16) Derek Holland, LHP, Texas Rangers (Previous Rank: 14)
17) Carlos Martinez, RHP, St Louis Cardinals (Previous Rank: 13)

One naturally has to wonder whether the Cardinals would be more comfortable moving Martinez to the rotation with a healthy Jason Motte in a set up role—conveniently, he started his rehab stint on Sunday and struck out the side in his inning of work. There’s the whole pesky issue of room, but he is a better option than either Joe Kelly or Tyler Lyons right now.

18) Alex Meyer, RHP, Minnesota Twins (Previous Rank: NR)
Meyer finally makes his long awaited debut on this list, but he certainly doesn’t come without caveats. First, the control. Even on Meyer’s impressive run of late (with 11 strikeouts twice in a row to close out April), he’s walked at least three batters per game. Finally, coming off a season in which he threw fewer than 80 innings, Meyer’s impact is going to have to come from mid-June to mid-August, as the Twins are likely to be very cautious with his innings. That also means pitch counts (and fewer wins/strikeouts as a by-product). So keep your 2014 expectations in check and you won’t be disappointed.

19) Taijuan Walker, RHP, Seattle Mariners (Previous Rank: 15)
20) Matt Wisler, RHP, San Diego Padres (Previous Rank: 23)

With Wisler being promoted to Triple-A this past week, his path the majors just got a little clearer. Fortunately for him, the Padres are still throwing Eric Stults and Robbie Erlin out there every five days. The former won’t stand in the way of a top prospect ready for major league action and the latter can be optioned down to hone his craft. Early June seems more and more realistic now.

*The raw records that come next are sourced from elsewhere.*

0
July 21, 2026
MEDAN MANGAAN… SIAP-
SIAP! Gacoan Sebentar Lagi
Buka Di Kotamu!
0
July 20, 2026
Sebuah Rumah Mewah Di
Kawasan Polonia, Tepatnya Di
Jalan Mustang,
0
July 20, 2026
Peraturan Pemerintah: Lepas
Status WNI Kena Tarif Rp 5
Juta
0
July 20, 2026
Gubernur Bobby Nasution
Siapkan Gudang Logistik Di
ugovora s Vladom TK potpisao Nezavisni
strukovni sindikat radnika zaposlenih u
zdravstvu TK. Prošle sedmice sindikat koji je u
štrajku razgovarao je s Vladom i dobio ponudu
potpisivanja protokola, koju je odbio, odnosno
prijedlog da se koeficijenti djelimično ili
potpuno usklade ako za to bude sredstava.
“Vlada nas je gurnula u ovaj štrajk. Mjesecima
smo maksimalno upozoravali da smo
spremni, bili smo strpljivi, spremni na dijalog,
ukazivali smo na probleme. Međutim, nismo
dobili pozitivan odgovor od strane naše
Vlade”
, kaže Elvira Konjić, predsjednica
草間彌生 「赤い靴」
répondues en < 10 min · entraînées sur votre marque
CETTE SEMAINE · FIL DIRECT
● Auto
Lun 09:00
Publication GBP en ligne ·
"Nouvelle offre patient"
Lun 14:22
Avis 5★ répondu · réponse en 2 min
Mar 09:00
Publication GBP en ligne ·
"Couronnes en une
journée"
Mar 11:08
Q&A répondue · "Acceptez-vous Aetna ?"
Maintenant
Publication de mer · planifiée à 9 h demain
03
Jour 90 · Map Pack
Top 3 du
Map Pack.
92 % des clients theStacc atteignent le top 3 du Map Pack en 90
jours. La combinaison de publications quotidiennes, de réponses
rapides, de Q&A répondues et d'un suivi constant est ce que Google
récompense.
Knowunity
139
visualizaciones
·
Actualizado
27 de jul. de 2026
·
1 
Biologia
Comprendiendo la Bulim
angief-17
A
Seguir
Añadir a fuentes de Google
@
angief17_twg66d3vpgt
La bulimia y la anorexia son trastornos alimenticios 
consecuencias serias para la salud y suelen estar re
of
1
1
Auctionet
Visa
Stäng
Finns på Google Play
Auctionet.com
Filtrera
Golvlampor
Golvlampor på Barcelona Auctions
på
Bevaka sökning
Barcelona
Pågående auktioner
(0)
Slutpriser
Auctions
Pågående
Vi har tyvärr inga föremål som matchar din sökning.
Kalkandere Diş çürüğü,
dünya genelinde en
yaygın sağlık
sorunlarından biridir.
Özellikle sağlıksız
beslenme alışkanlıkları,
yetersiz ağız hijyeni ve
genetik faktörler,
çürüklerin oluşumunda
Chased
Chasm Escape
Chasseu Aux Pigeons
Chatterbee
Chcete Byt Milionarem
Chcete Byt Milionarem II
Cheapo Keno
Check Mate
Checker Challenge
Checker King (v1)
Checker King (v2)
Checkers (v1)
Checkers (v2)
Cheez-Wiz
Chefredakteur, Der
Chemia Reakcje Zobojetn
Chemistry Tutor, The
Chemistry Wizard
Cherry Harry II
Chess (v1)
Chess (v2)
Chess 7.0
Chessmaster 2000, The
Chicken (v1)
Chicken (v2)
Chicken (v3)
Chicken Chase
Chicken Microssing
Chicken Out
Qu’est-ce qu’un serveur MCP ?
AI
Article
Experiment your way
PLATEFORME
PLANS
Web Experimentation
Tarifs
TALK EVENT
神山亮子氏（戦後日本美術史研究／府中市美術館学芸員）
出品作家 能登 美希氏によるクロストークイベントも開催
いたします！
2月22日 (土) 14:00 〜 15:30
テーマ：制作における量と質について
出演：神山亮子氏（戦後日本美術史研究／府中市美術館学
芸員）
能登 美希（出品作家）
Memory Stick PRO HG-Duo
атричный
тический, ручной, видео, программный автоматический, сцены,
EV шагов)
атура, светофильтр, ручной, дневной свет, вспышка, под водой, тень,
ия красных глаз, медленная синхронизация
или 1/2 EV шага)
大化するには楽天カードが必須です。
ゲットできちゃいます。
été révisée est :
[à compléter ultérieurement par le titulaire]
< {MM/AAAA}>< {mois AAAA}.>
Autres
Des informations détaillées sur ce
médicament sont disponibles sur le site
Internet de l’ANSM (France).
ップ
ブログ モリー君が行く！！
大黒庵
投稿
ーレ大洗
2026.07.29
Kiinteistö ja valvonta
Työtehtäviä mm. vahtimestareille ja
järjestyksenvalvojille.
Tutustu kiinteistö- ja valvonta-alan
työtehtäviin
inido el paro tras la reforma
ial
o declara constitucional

21) Arismendy Alcantara, 2B, Chicago Cubs (Previous Rank: 22)
The worse things look for Javier Baez, the better things look for Alcantara. Mostly because there’s a better chance the Cubs have a coconut crab with Darwin Barney’s glove playing second base than Darwin Barney himself in August.

22) Jesse Crain, RHP, Houston Astros (Previous Rank: 14)
Oh, the desperation in the Astros’ pen. Any human form of Jesse Crain would easily be the best option Bo Porter has.

23) Jaime Garcia, LHP, St Louis Cardinals (Previous Rank: HM)
As if Garcia hasn’t had enough to overcome in the last two years, he was hit by a pitch on the elbow in his first rehab start of the year. It looks like this will only set him back a couple of days, but then again, who knows.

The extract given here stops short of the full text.